** SUPPLIED DATA follows **

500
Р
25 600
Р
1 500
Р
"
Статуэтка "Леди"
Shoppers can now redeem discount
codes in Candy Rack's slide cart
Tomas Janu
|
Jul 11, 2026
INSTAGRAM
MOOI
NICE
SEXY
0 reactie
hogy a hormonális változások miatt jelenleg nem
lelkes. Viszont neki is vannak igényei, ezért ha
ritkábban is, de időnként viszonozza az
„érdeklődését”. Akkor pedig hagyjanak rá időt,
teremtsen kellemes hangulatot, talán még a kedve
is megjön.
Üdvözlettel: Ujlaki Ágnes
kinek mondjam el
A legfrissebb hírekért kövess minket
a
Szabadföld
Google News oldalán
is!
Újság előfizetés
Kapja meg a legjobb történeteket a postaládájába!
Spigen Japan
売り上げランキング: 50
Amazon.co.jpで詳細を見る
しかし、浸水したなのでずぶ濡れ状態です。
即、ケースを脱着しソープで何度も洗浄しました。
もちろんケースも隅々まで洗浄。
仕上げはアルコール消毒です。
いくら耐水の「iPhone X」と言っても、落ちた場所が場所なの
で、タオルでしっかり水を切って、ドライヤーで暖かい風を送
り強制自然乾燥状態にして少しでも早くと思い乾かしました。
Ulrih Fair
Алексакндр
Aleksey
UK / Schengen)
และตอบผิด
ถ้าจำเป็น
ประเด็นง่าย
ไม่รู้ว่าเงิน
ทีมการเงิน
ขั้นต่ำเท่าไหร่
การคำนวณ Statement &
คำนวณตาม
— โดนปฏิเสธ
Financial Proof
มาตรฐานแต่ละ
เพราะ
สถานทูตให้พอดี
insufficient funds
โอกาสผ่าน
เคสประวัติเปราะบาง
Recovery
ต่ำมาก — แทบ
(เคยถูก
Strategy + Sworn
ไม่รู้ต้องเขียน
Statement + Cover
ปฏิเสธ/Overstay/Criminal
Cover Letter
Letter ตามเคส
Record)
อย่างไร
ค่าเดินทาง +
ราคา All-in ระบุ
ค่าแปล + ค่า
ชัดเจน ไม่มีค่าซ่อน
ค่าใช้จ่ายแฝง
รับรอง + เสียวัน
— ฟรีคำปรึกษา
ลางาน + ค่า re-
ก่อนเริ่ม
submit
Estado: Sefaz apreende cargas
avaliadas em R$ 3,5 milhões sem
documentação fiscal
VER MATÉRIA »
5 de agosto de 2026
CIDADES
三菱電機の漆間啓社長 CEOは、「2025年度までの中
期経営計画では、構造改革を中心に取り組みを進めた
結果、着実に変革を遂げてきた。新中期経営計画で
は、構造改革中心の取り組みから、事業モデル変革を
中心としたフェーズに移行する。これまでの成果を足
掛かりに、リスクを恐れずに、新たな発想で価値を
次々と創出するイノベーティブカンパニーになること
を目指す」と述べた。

** End of SUPPLIED DATA **

= INSTRUCTIONS TO FOLLOW =
Transcribe the lines above between the line holding "ritkábban is, de időnként viszonozza az" and the line holding "Újság előfizetés", inclusive, exactly as they stand and with nothing added.

= OUTPUT =
ritkábban is, de időnként viszonozza az
„érdeklődését”. Akkor pedig hagyjanak rá időt,
teremtsen kellemes hangulatot, talán még a kedve
is megjön.
Üdvözlettel: Ujlaki Ágnes
kinek mondjam el
A legfrissebb hírekért kövess minket
a
Szabadföld
Google News oldalán
is!
Újság előfizetés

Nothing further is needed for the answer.